PROBLEM:
Go through the entries below and return every line that contains "Fragt".

(Excerpts from a dataset)
********
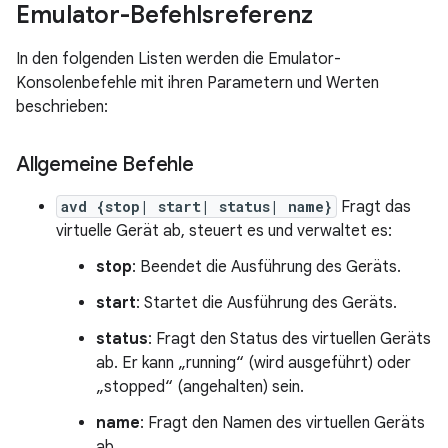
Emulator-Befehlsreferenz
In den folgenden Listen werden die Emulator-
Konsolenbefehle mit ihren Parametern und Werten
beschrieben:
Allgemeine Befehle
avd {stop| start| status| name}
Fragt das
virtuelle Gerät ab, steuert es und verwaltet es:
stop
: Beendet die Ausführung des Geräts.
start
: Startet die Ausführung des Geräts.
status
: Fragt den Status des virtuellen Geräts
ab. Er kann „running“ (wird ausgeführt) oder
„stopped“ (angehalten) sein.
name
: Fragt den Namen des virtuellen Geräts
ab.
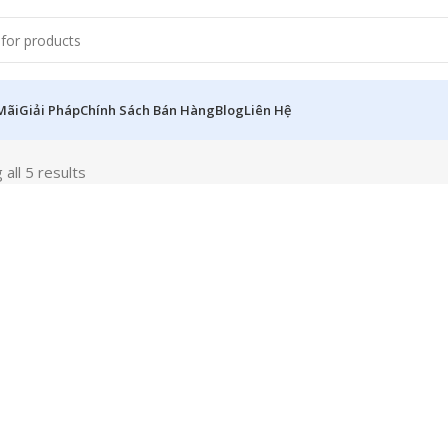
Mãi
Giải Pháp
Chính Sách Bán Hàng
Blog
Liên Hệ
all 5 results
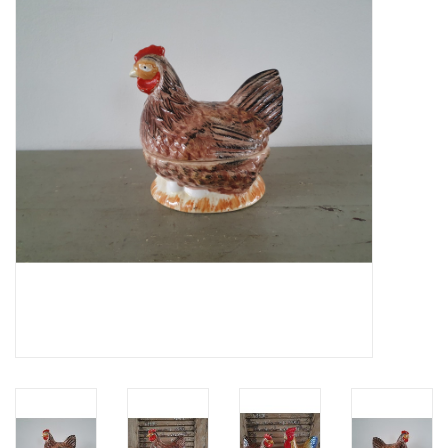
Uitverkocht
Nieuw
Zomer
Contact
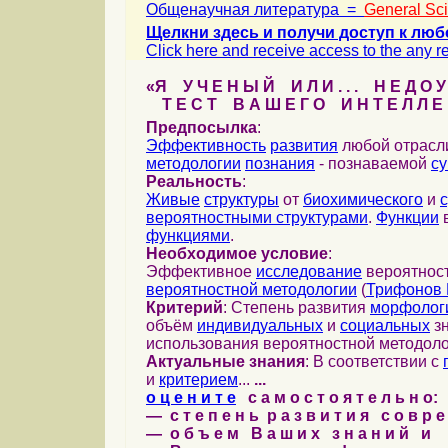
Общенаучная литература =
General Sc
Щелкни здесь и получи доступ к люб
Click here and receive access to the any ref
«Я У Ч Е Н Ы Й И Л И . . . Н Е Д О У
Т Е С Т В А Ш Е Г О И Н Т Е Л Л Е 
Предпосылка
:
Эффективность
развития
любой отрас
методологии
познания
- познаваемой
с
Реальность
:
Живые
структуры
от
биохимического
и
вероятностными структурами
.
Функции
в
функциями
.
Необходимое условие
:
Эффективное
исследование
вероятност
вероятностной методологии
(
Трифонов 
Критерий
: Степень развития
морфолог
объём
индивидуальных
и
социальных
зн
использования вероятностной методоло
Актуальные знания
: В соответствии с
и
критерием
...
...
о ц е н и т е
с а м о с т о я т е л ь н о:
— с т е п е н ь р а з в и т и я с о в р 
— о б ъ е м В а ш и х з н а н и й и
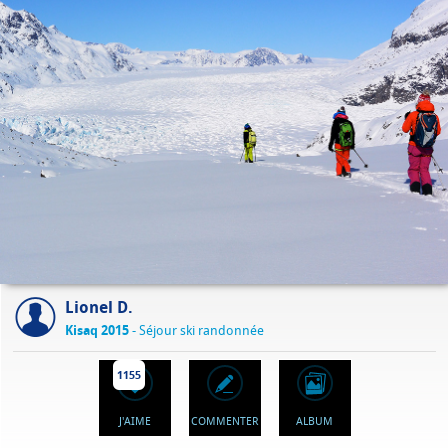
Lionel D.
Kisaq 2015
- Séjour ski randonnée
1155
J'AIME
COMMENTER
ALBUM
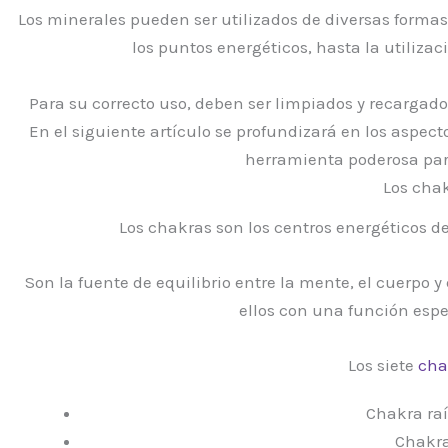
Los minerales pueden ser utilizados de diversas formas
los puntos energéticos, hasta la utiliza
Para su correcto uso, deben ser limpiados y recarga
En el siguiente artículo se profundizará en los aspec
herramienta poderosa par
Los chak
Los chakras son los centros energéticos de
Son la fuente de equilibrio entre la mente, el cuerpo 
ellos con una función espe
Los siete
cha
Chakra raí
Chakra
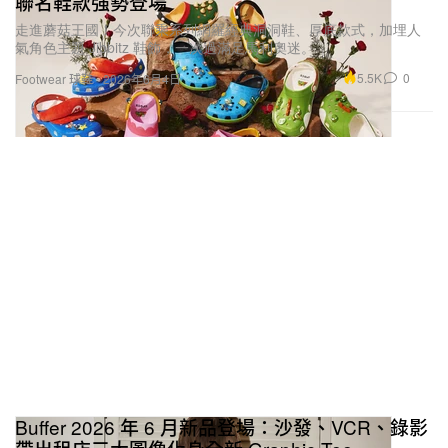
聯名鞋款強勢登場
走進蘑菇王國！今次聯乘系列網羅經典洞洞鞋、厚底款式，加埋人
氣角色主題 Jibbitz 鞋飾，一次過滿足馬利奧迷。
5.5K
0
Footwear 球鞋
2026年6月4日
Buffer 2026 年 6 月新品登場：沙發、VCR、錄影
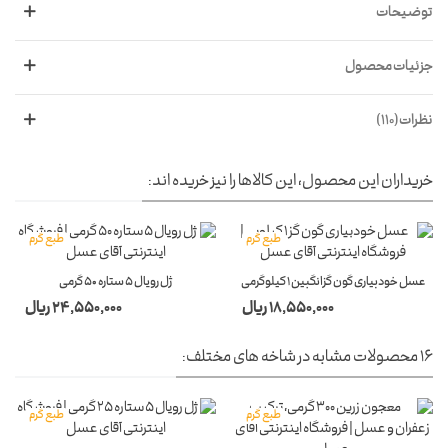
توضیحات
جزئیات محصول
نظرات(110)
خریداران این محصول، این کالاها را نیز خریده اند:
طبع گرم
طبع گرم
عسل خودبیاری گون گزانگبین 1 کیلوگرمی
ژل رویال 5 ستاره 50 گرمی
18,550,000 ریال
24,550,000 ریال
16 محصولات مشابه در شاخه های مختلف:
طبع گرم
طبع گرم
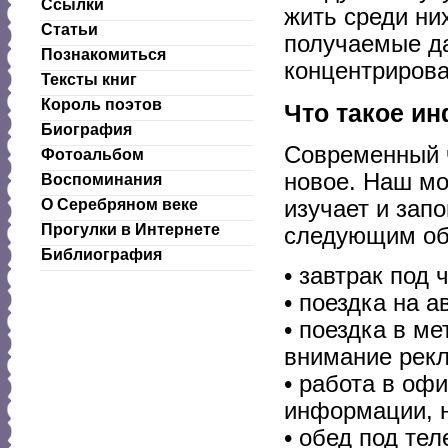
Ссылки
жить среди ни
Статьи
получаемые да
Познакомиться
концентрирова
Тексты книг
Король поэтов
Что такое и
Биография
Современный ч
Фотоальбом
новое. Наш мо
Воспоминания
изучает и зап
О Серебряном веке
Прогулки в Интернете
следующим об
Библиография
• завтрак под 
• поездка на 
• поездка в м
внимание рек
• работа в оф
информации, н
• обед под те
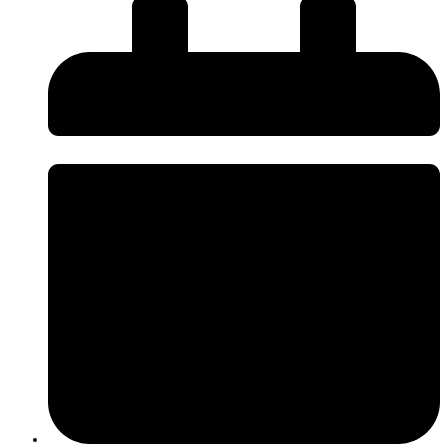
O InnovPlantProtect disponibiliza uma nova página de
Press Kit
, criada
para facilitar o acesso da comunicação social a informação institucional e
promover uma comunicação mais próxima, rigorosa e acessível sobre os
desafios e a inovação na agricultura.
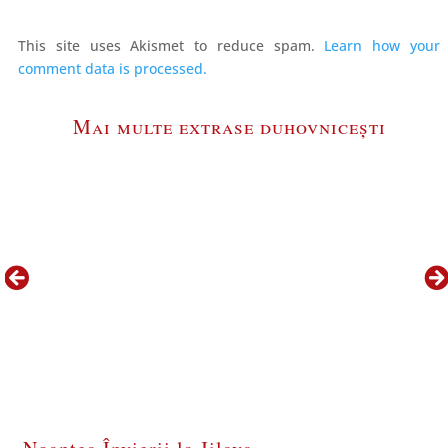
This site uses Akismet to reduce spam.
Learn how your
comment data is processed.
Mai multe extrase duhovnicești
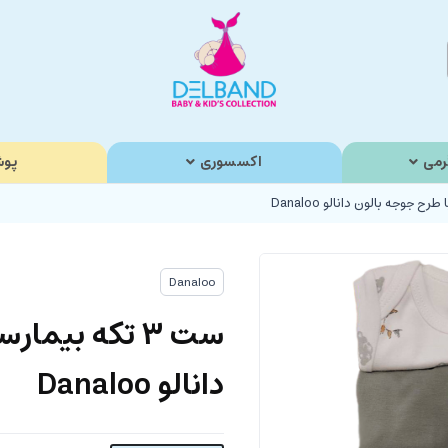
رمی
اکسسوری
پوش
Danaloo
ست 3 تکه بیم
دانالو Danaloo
********
ANSWER TO THE EXERCISE:
Fragt das
: Fragt den Status des virtuellen Geräts
: Fragt den Namen des virtuellen Geräts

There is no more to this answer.